‘I Got Nobody’: Scholars of Gun Violence Describe Their Lonely Battles

October 05, 2015

AP Photo/John Locher
Umpqua Community College reopened on a limited basis on Monday, four days after eight students and one professor were killed in a classroom shooting. The massacre renewed debate about the nation's fraught relationship with guns and gun violence.
The painful and predictable pattern has started all over again. A mass shooting at a college campus — this time, Umpqua Community College, in Oregon — followed by various accounts of the victims’ violent end and speculation about the shooter’s motive. Then the public and political debate, or what passes for debate, on a topic that seems to divide the country so deeply.

Most of the news-media focus is on the studied pronouncements of political candidates, but what about the voices of those who actually study the causes of — and possible solutions to — gun violence? Are they frustrated at the tenor of the public debate or the lack of political will to change policy?

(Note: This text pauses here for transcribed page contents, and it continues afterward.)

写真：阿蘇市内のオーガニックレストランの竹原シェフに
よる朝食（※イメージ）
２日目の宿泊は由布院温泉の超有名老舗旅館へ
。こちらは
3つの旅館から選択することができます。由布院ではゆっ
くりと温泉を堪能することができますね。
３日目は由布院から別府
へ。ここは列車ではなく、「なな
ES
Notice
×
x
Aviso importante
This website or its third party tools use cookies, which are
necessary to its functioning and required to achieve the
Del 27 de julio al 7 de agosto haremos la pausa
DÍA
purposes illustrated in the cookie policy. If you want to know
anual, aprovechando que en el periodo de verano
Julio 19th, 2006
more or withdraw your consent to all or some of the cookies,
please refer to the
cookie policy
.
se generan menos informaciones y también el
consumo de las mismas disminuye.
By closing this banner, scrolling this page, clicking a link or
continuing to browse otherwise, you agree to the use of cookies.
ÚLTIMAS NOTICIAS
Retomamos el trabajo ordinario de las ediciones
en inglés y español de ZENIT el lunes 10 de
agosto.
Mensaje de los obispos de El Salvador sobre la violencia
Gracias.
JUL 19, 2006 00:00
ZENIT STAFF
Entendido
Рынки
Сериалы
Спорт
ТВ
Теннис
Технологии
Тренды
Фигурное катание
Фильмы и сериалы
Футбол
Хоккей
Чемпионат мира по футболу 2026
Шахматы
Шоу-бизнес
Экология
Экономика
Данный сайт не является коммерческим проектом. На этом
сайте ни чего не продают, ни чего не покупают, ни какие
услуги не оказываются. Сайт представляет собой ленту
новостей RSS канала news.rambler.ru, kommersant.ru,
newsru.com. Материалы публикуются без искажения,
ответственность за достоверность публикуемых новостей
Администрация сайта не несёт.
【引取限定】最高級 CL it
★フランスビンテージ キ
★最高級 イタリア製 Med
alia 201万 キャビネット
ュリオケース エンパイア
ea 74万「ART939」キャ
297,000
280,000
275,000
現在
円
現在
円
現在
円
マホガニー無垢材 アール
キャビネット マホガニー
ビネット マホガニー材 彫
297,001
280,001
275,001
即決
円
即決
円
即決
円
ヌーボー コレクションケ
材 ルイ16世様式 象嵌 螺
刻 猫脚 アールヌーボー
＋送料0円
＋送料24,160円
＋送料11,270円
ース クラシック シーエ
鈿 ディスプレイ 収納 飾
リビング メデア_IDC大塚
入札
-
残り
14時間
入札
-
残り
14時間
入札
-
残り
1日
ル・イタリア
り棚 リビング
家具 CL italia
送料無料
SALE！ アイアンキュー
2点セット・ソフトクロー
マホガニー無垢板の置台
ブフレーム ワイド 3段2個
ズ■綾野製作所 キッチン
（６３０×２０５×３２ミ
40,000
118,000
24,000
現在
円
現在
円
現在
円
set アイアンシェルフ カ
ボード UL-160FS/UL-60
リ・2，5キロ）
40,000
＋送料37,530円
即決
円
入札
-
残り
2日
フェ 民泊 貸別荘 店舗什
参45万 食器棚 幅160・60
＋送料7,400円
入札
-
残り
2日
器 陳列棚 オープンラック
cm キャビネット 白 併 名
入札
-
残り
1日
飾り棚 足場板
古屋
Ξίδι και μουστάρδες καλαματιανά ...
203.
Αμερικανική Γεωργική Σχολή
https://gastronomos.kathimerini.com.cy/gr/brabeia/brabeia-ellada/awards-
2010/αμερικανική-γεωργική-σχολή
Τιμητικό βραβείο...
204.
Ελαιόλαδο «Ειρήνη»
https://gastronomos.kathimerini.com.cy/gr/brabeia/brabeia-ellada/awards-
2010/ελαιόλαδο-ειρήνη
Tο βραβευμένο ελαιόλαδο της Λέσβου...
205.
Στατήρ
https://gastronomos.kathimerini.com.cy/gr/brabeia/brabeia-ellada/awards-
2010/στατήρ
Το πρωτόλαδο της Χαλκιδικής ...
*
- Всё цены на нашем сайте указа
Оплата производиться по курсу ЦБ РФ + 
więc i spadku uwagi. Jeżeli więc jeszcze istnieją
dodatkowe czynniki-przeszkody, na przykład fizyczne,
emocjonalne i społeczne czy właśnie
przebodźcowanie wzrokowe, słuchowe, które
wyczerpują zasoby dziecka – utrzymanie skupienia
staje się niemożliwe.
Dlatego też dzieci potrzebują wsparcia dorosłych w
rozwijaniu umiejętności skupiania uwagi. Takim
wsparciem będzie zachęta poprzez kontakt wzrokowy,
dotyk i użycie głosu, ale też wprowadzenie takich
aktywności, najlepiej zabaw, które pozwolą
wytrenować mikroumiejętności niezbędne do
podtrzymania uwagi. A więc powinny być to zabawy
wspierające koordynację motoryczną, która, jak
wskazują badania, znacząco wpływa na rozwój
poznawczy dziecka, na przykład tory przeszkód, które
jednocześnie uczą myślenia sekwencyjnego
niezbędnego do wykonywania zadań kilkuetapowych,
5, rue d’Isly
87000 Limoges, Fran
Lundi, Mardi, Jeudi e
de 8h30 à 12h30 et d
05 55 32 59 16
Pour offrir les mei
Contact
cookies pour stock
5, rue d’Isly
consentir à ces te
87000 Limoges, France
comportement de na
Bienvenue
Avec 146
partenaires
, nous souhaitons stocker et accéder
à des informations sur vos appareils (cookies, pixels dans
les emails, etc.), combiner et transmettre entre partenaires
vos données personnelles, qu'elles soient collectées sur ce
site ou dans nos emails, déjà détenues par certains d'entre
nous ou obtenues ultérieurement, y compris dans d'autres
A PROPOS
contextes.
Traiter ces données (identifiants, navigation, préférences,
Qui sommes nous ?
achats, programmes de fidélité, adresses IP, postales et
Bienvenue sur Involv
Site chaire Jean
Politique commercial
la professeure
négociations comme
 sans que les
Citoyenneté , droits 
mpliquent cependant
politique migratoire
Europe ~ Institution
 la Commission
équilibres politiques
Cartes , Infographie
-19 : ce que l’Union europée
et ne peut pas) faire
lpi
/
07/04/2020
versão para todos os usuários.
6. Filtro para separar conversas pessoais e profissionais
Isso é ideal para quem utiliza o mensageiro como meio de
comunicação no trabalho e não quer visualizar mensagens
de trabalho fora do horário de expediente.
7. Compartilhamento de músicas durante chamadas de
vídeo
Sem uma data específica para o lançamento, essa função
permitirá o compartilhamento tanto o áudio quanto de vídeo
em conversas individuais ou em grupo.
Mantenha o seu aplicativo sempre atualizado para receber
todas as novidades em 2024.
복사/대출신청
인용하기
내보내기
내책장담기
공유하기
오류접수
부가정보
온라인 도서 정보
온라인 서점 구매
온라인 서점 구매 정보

Philip J. Cook, of Duke University, and David Hemenway, of Harvard University are two scholars who research the topic. While both take the long view that their work will eventually inform changes in gun-control policy, they also share their frustrations about the lack of scholarly attention to the topic and the sometimes vitriolic public response to their research.

The Chronicle spoke with both researchers. Below are edited excerpts of the conversations:

Mr. Cook, a professor of public-policy studies and economics and sociology, says he began his study of gun violence in the mid-1970s. But his perspective has changed from that of a dispassionate researcher of raw data to someone who evaluates the successes and failures of public policy.

My batting average throughout my career has been pretty abysmal. Another area I’ve worked on is alcohol taxation, and the last time Congress raised the alcohol tax was 1991. Actual alcohol taxes have gone down, considering inflation, but I have the respectful attention of other scholars and public-health advocates.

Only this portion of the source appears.